Ryan Dunlavey, a comic book illustrator and publisher from New York, said the additional benefits of digital comics will win-out over any perceived diminishes in the comics’ visuals.
As a co-owner of Evil Twin Comics, Dunlavey creates and distributes many comics through PDFs and smart phone apps.
For Dunlavey, the digital format offers a cheap way to increase exposure and business. His comic book series Action Philosophers gained popularity after he made one of the issues available as a free download.
Currently, Dunlavey makes more money from his print releases, but he thinks that digital sales could eventually surpass print. Supporting Dunlavey’s assertion, ICv2, the most popular distributor of digital comics, says sales have tripled over the past year.
Despite his reservations about comic book’s digital format, Schoonover said he felt the digital market is part of the future and something he would “rather be in from the ground up.”
But some fear increased digitalization of comic books will prompt more comic book piracy – similar to what happened in the music industry just over a decade ago.
The threat is great enough that Marvel Comics and Time Warner – DC Comics’ parent company – support the Stop Online Piracy Act, a bill that would increase the punishments against websites engaged in piracy.

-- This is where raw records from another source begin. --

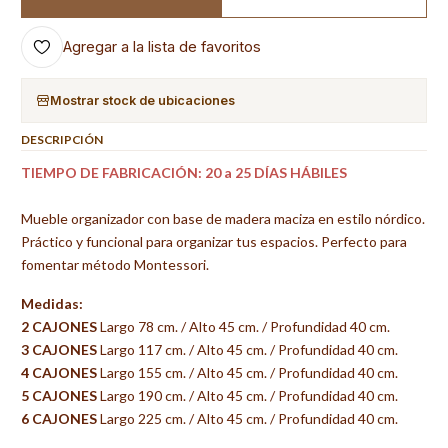
Agregar a la lista de favoritos
Mostrar stock de ubicaciones
DESCRIPCIÓN
TIEMPO DE FABRICACIÓN: 20 a 25 DÍAS HÁBILES
Mueble organizador con base de madera maciza en estilo nórdico.
Práctico y funcional para organizar tus espacios. Perfecto para
fomentar método Montessori.
Medidas:
2 CAJONES
Largo 78 cm. / Alto 45 cm. / Profundidad 40 cm.
3 CAJONES
Largo 117 cm. / Alto 45 cm. / Profundidad 40 cm.
4 CAJONES
Largo 155 cm. / Alto 45 cm. / Profundidad 40 cm.
5 CAJONES
Largo 190 cm. / Alto 45 cm. / Profundidad 40 cm.
6 CAJONES
Largo 225 cm. / Alto 45 cm. / Profundidad 40 cm.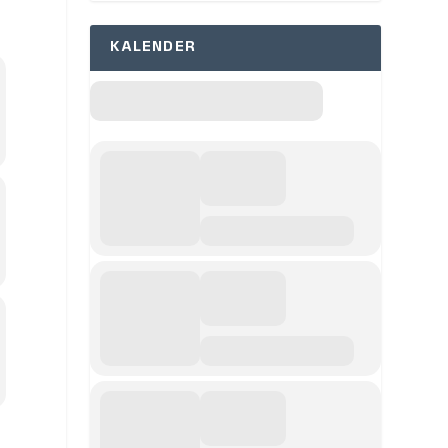
KALENDER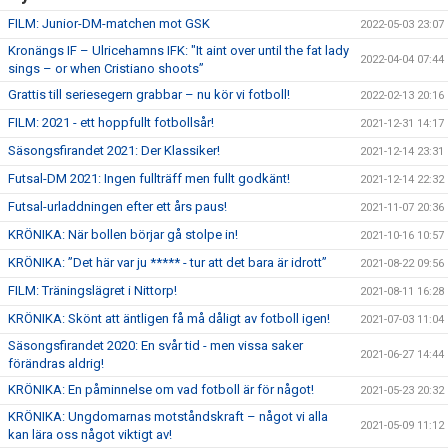
FILM: Junior-DM-matchen mot GSK
2022-05-03 23:07
Kronängs IF – Ulricehamns IFK: "It aint over until the fat lady
2022-04-04 07:44
sings – or when Cristiano shoots”
Grattis till seriesegern grabbar – nu kör vi fotboll!
2022-02-13 20:16
FILM: 2021 - ett hoppfullt fotbollsår!
2021-12-31 14:17
Säsongsfirandet 2021: Der Klassiker!
2021-12-14 23:31
Futsal-DM 2021: Ingen fullträff men fullt godkänt!
2021-12-14 22:32
Futsal-urladdningen efter ett års paus!
2021-11-07 20:36
KRÖNIKA: När bollen börjar gå stolpe in!
2021-10-16 10:57
KRÖNIKA: ”Det här var ju ***** - tur att det bara är idrott”
2021-08-22 09:56
FILM: Träningslägret i Nittorp!
2021-08-11 16:28
KRÖNIKA: Skönt att äntligen få må dåligt av fotboll igen!
2021-07-03 11:04
Säsongsfirandet 2020: En svår tid - men vissa saker
2021-06-27 14:44
förändras aldrig!
KRÖNIKA: En påminnelse om vad fotboll är för något!
2021-05-23 20:32
KRÖNIKA: Ungdomarnas motståndskraft – något vi alla
2021-05-09 11:12
kan lära oss något viktigt av!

Although Lieber’s experience with pirating appears to be an increasing trend, Power, Gonyea and Dunlavey were dismissive about the threat of pirating. Power and Gonyea cited fans’ book collections and attraction to the physical page, while Dunlavey said that if he executed his job properly fans would want to buy from him rather than steal.
Schoonover sees piracy as a serious threat, but said the comic book industry should preemptively address the problem and learn from the music industry’s mistakes.
The comic book industry needs to establish their equivalent of iTunes now instead of as a belated response to rampant stealing, he said.
Dunlavey’s ultimate assessment of the growing digital world provides an optimistic twist to the increasing online thievery and reflects Lieber’s encounters with his pirating fans.
“Anything that increases the availability of comics, or any other art, is a good thing,” Dunlavey said.